Chinese online gambling syndicates let illegal bettors use prepaid e-commerce cards, gift vouchers, and gaming credits as casino chips, say police.
Officers say that gamblers use the cards to top up their balances on gambling platforms. The syndicates then convert the vouchers into cash by using professional money mules and third-party verification platforms, the Chinese media outlet E23 reported.
And the syndicates are building a collection of small-scale online retailers and tech experts to help them run the network, say officers in Sichuan Province.
Chinese E-Commerce Cards Become Casino Chips: How It Works
Journalists from the Chinese media outlet CNR interviewed an online retailer who used the pseudonym Zeng Lin.
Zeng Lin said she launched her business in 2023, but enjoyed little initial success selling e-commerce store vouchers.
“One day, someone contacted me online,” Zeng Lin said. “They said they could provide me with a steady flow of cards. They said that as long as we sold their cards, they could guarantee we would make sales.”
Zeng Lin agreed.
“Sales were still slow at first,” she said. “I would only sell a maximum of only a few thousand yuan’s worth of vouchers a day.”
One thousand yuan is worth just under $150.
However, the store owner said that two weeks later, “sales suddenly exploded,” bringing in revenues of 600,000 yuan (over $88,000) a day.
A police investigation later revealed that Zeng Lin’s store raked in more than 20 million yuan (about $3 million) in just one month.
She later told detectives that she began to suspect something was seriously amiss.
“With such high daily sales, I started to suspect that the cards were all being used to gamble,” the store owner said.
Zeng Lin told police her supplier was selling her cards and vouchers at a 9.85% discount. As sales rose, that increased to 9.9%, she said.
“When you deposit money on casino platforms, the operators recommend stores where you can buy [vouchers and gift cards],” a gambling suspect told police. “Zeng Lin’s store had the best reputation and a high sales rate, so I would choose her store.”
Redemption Platforms and Money Mules
Police say there has been a rise in so-called “redemption platforms” that cater to gambling rings.
These claim to let customers buy virtual goods from bona fide online retailers.
But by filtering payments through what police called “layers of complex back-end systems,” these platforms can also let customers swap e-commerce credit for cash.
This is where the money mules come in, detectives said. The mules lend their bank accounts to casino operators, who use these accounts to launder funds and eventually send the money to their own accounts.
The casino operators can also use the same system to pay out winnings, police said.
“If an online gambling platform receives a large number of cards and wants to cash them out in a short period of time, it can only do so through a redemption platform,” said an officer from the financial investigations team at the Neijiang Public Security Bureau in Sichuan Province.
Several police officers said existing e-commerce regulations are “practically ineffective” against this type of crime.

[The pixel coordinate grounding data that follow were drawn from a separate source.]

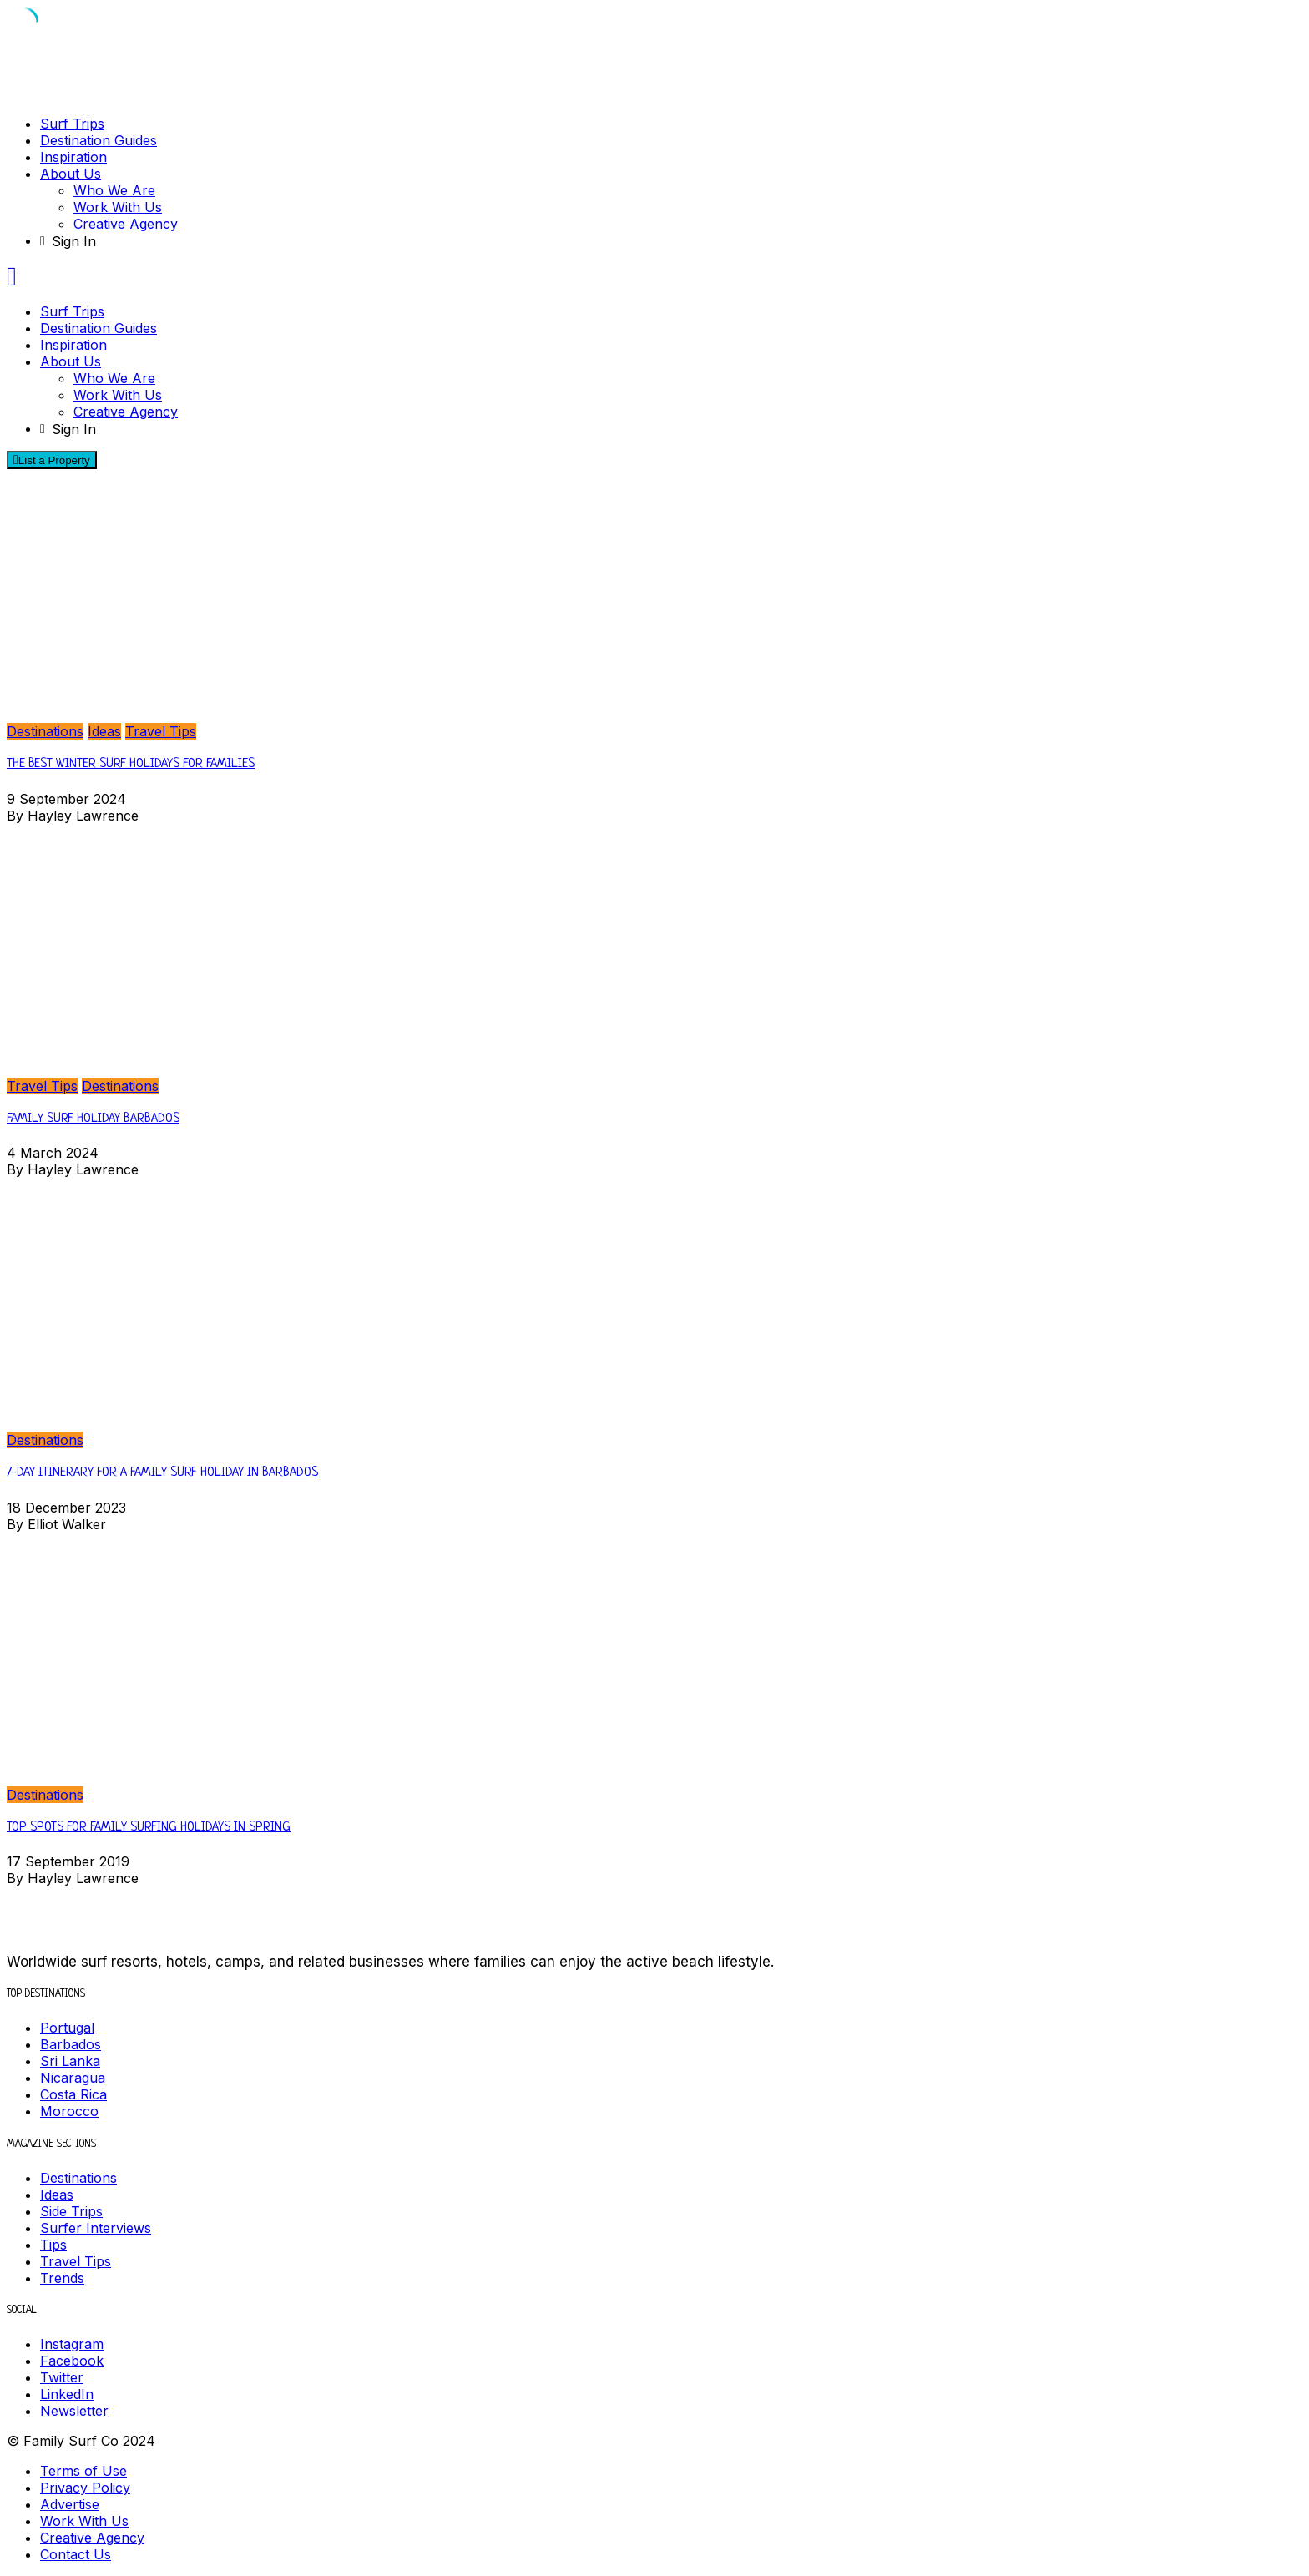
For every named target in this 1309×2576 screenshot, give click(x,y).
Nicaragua (72, 2077)
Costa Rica (73, 2094)
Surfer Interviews (95, 2228)
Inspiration (73, 157)
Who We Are (114, 190)
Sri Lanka (70, 2061)
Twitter (61, 2377)
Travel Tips (160, 731)
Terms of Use (83, 2470)
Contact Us (75, 2554)
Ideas (104, 731)
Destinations (45, 731)
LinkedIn (67, 2394)
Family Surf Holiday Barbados (93, 1119)
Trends (62, 2278)
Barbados (70, 2044)
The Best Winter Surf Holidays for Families (131, 764)
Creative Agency (125, 223)
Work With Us (117, 207)
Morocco (69, 2111)
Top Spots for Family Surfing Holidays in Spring (149, 1828)
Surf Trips (72, 123)
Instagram (72, 2344)
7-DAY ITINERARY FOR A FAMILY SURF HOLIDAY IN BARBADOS (162, 1473)
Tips (53, 2244)
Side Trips (71, 2211)
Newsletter (74, 2410)
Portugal (67, 2027)
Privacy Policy (85, 2487)
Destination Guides (98, 140)
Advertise (69, 2504)
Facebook (72, 2360)
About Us (70, 173)
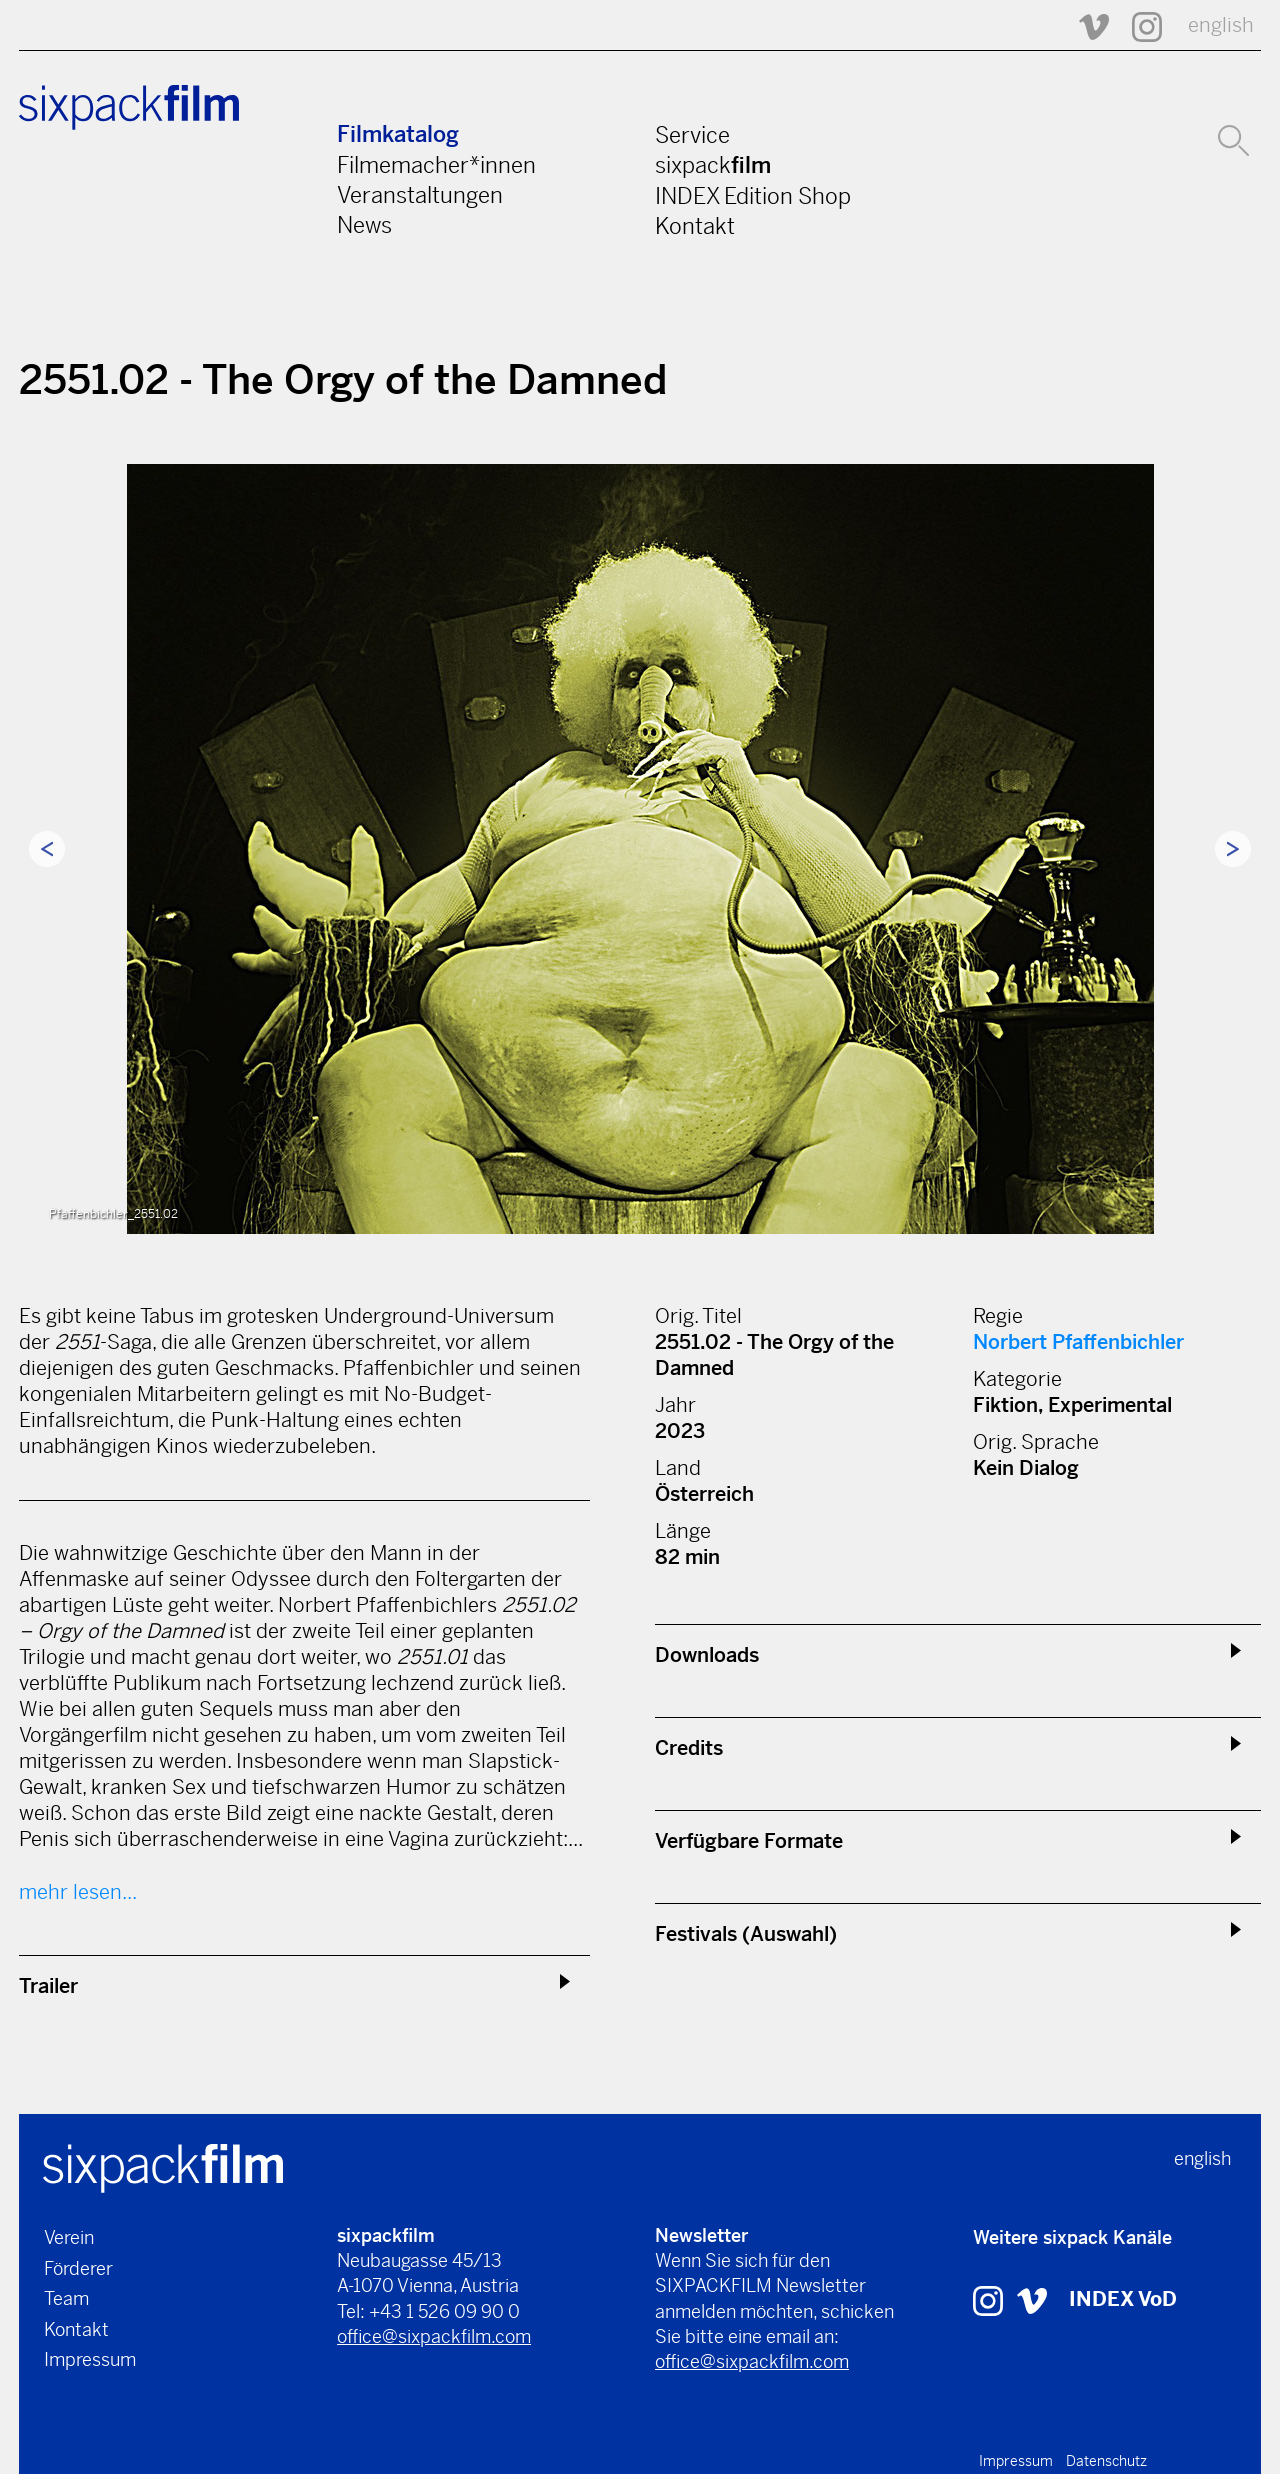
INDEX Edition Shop (753, 196)
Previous (47, 849)
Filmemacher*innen (436, 165)
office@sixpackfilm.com (434, 2336)
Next (1233, 849)
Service (692, 135)
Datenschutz (1106, 2461)
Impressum (90, 2359)
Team (66, 2298)
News (364, 225)
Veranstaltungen (420, 195)
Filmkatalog (398, 134)
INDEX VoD (1123, 2299)
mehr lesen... (78, 1892)
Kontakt (695, 226)
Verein (69, 2237)
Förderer (78, 2268)
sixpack (713, 165)
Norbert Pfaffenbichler (1078, 1342)
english (1221, 25)
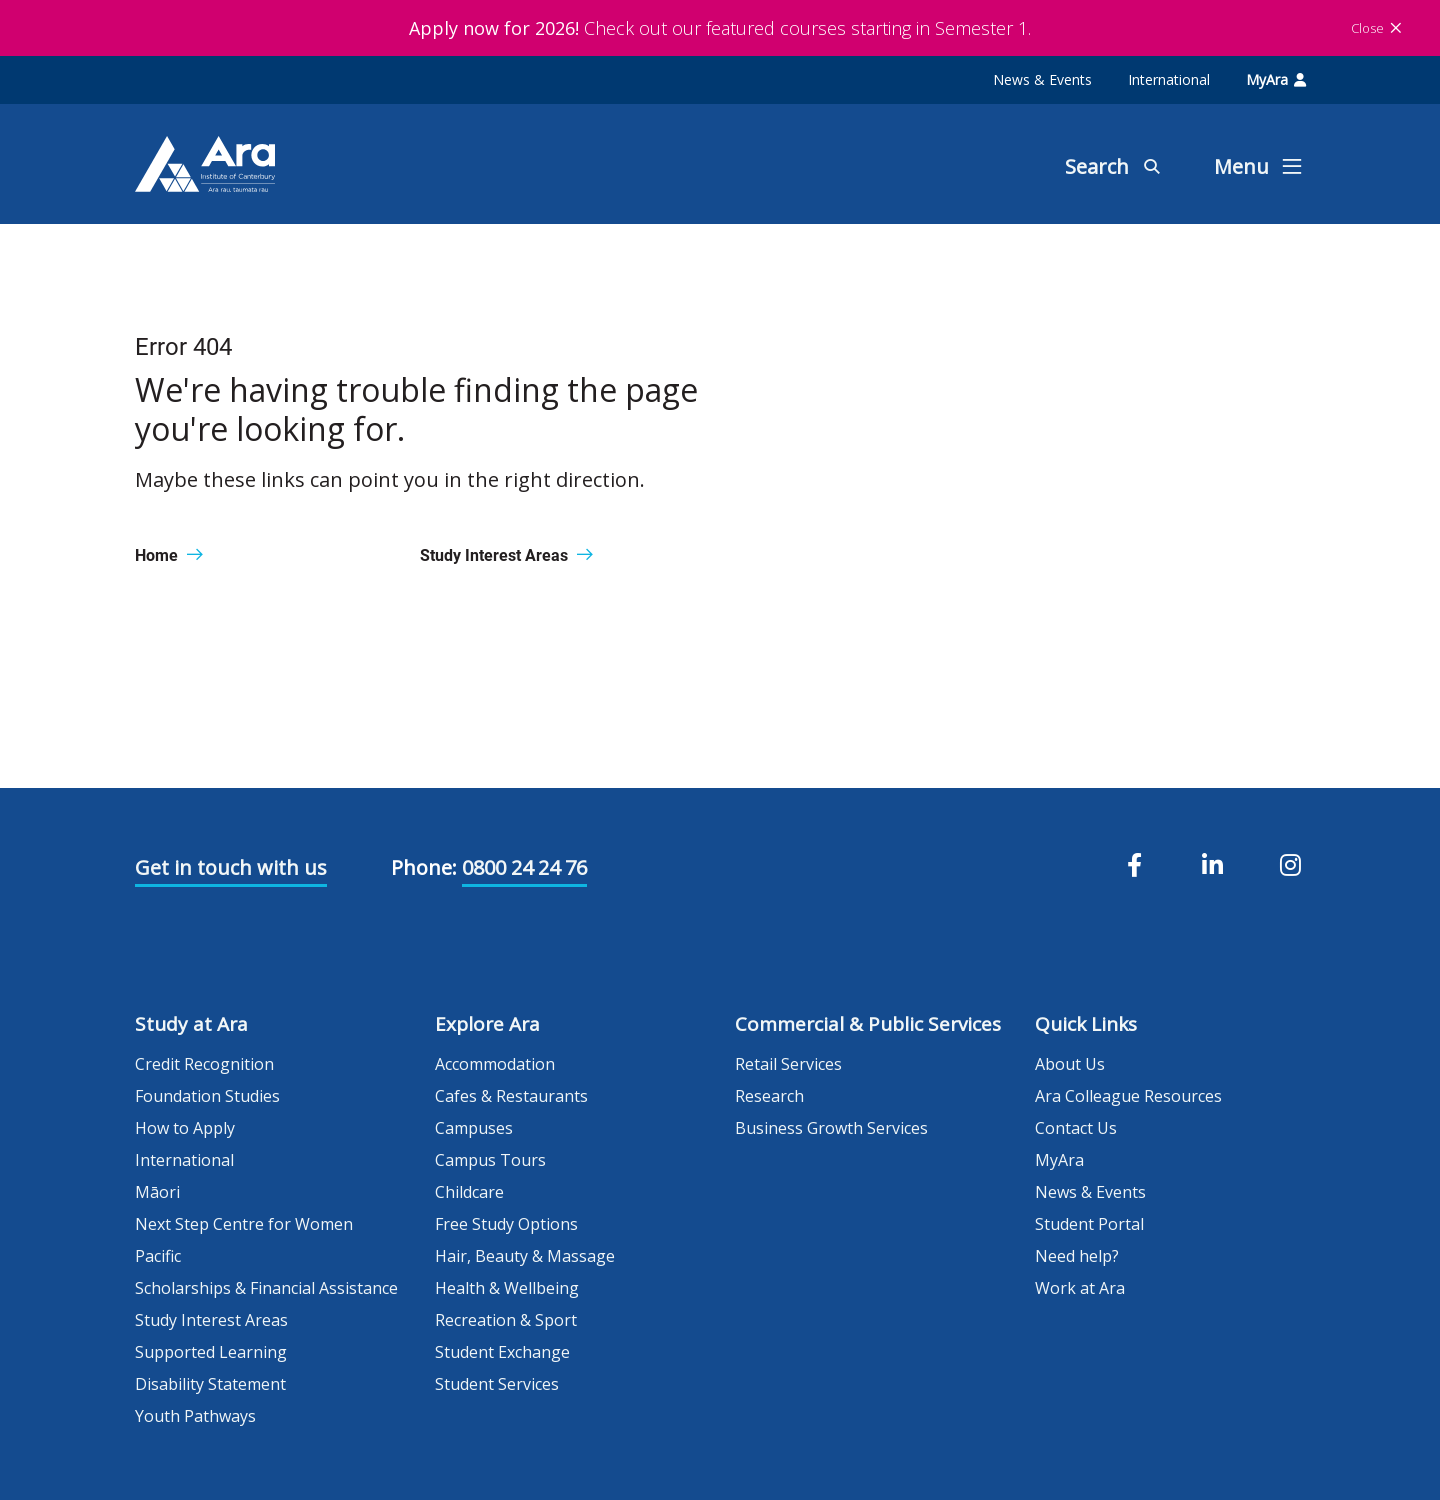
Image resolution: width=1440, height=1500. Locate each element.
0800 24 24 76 (524, 867)
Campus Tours (490, 1160)
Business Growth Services (831, 1128)
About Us (1070, 1064)
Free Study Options (506, 1224)
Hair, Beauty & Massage (525, 1256)
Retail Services (788, 1064)
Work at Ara (1080, 1288)
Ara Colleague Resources (1128, 1096)
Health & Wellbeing (507, 1288)
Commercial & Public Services (868, 1024)
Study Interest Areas (211, 1320)
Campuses (474, 1128)
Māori (157, 1192)
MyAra (1276, 79)
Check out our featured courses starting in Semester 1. (720, 28)
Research (769, 1096)
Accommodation (495, 1064)
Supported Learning (211, 1352)
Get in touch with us (231, 867)
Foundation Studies (207, 1096)
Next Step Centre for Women (244, 1224)
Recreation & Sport (506, 1320)
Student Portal (1089, 1224)
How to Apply (185, 1128)
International (1169, 79)
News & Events (1042, 79)
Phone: (424, 867)
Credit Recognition (204, 1064)
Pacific (158, 1256)
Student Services (497, 1384)
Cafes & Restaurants (511, 1096)
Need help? (1077, 1256)
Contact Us (1076, 1128)
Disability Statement (210, 1384)
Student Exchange (502, 1352)
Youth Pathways (195, 1416)
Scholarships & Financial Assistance (266, 1288)
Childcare (469, 1192)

“Regulations only stipulate that card-issuing companies are responsible for monitoring card purchasers,” said an officer. “But they don’t require anyone to supervise what happens to these cards and vouchers after they have been sold.”
Police Hunt Illegal Gambling Dens
Earlier this month, several suspected Chinese gamblers sustained injuries when they tried to flee a police raid in Pattaya, Thailand.
Officers said three men leaped out of a second-floor window onto a hard-tile floor. Police described the illegal den as a “VIP gambling club.”
Illegal gambling den operators are also starting to congregate in abandoned buildings in Mainland China, police say.
Many use CCTV networks and paid lookouts to monitor for police, detectives added.